With the continuing development in the electric industry, highly efficient heat dissipation is of great significance due to the shrinkage of electric elements and increase in energy input. Working fluid, acting as a heat transfer medium, plays a core role in the thermal management. While, traditionally used working fluids suffer from either low thermal conductivity or relatively narrow liquid range that are unable to meet the growing demands for highly efficient thermal management. In this work, a silica decorated graphene (SDG) was fabricated using a sol-gel method and dispersed in a deep eutectic solvent (DES) system with the aim at addressing the poor thermal conductivity, stability and narrow working temperature range simultaneously. It is verified that the stability of nanofluids can be significantly improved since it could be kept for one week without obvious precipitation and aggregation due to the presence of silica coating on the layer of graphene. On the other hand, an 11.26% thermal conductivity enhancement was obtained by filling only 3.0 wt.% of the SDG. Moreover, viscosity study reveals that the presence of SDG has a slight influence on the rheological property of the nanofluids.

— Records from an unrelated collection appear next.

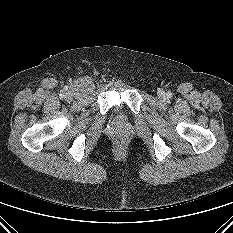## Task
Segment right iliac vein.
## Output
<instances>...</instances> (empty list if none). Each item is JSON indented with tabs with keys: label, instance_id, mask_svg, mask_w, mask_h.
<instances>
[{
	"label": "right iliac vein",
	"instance_id": "63e3f726",
	"mask_svg": "<svg viewBox=\"0 0 233 233\" xmlns=\"http://www.w3.org/2000/svg\"><path fill=\"white\" fill-rule=\"evenodd\" d=\"M72 93L71 92H66L64 97H65V100L67 101H70L72 99Z\"/></svg>",
	"mask_w": 233,
	"mask_h": 233
}]
</instances>
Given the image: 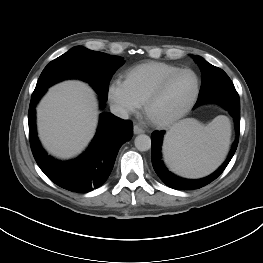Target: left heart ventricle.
Segmentation results:
<instances>
[{"instance_id":"b2bd125f","label":"left heart ventricle","mask_w":263,"mask_h":263,"mask_svg":"<svg viewBox=\"0 0 263 263\" xmlns=\"http://www.w3.org/2000/svg\"><path fill=\"white\" fill-rule=\"evenodd\" d=\"M196 85L191 72H183L173 78L153 104L151 114L155 118H166L180 111L192 96Z\"/></svg>"}]
</instances>
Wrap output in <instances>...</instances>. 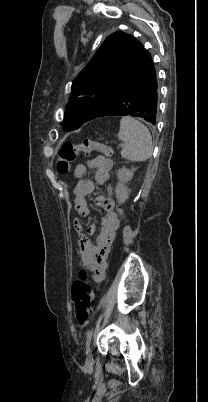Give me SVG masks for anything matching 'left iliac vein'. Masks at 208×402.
Wrapping results in <instances>:
<instances>
[{
  "mask_svg": "<svg viewBox=\"0 0 208 402\" xmlns=\"http://www.w3.org/2000/svg\"><path fill=\"white\" fill-rule=\"evenodd\" d=\"M86 364L88 366H91L93 364V354H92V349L88 351L87 356H86Z\"/></svg>",
  "mask_w": 208,
  "mask_h": 402,
  "instance_id": "1",
  "label": "left iliac vein"
}]
</instances>
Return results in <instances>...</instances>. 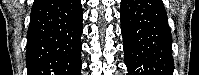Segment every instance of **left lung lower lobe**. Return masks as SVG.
Wrapping results in <instances>:
<instances>
[{"instance_id":"left-lung-lower-lobe-1","label":"left lung lower lobe","mask_w":199,"mask_h":75,"mask_svg":"<svg viewBox=\"0 0 199 75\" xmlns=\"http://www.w3.org/2000/svg\"><path fill=\"white\" fill-rule=\"evenodd\" d=\"M128 75H173L171 30L161 0H121Z\"/></svg>"}]
</instances>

随着电气工业的不断发展，由于电气元件的收缩和能量输入的增加，高效散热具有重要意义。作为传热介质的工作流体在热管理中起着核心作用。同时，传统使用的工作流体的导热系数低或液体范围相对狭窄，无法满足对高效热管理日益增长的需求。在这项工作中，使用溶胶-凝胶法制备了装饰有二氧化硅的石墨烯（SDG），并将其分散在深共熔溶剂（DES）系统中，旨在同时解决导热性差，稳定性和工作温度范围窄的问题。已经证实，由于在石墨烯层上存在二氧化硅涂层，纳米流体的稳定性可以保持一个星期而没有明显的沉淀和聚集，因此可以显着提高纳米流体的稳定性。另一方面，仅填充3.0即可获得11.26％的导热系数 重量 SDG的百分比。此外，粘度研究表明，SDG的存在对纳米流体的流变性具有轻微的影响。